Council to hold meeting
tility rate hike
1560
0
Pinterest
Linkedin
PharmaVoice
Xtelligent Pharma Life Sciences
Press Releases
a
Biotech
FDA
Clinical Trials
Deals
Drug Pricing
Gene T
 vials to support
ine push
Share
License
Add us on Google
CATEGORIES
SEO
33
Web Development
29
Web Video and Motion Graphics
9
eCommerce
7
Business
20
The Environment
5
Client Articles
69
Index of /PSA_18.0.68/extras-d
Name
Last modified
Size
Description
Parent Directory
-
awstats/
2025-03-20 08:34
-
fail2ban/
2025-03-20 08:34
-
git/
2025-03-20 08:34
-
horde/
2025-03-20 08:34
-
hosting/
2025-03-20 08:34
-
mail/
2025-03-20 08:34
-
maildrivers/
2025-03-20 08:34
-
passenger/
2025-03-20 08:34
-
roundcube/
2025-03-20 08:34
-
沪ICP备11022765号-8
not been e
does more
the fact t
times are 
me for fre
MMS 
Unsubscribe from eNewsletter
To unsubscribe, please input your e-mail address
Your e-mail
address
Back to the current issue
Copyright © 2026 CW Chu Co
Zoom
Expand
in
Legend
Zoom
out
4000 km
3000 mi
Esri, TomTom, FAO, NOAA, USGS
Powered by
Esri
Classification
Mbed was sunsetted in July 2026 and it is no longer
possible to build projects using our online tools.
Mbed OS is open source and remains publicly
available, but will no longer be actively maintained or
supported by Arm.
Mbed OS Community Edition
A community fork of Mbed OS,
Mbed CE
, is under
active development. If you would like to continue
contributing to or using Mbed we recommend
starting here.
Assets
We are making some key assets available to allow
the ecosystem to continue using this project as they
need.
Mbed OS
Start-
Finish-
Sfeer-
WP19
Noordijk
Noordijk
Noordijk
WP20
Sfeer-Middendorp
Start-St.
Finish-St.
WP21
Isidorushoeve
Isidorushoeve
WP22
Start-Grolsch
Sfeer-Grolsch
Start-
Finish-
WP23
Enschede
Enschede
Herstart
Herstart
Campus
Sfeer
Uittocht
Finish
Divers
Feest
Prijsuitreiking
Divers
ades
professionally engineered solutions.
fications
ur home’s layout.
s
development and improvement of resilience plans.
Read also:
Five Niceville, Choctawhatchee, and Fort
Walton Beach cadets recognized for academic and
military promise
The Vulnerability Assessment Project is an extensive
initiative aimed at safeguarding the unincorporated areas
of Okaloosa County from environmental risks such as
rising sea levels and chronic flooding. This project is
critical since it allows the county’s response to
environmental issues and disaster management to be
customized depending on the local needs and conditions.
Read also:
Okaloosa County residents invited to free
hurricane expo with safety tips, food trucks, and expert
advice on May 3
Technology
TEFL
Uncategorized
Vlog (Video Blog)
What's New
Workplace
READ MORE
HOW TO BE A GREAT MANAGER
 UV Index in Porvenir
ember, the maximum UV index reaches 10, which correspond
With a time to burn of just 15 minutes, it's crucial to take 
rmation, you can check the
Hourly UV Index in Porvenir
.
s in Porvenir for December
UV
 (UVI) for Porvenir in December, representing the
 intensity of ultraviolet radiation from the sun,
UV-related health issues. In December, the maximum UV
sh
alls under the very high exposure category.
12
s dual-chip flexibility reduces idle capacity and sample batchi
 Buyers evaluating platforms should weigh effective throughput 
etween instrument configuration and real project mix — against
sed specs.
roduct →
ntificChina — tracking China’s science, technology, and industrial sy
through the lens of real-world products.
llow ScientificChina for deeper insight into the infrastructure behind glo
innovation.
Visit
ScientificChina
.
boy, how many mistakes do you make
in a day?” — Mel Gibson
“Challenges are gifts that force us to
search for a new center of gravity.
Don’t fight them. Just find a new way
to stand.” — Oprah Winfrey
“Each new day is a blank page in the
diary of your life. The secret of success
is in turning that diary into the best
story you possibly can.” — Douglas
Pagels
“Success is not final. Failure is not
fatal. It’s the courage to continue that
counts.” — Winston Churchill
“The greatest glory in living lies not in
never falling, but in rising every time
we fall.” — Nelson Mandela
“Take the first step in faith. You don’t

REQUIRED ACTION:
In the records above, collect each line with "Okaloosa".

SOLUTION BELOW:
of Okaloosa County from environmental risks such as
Okaloosa County residents invited to free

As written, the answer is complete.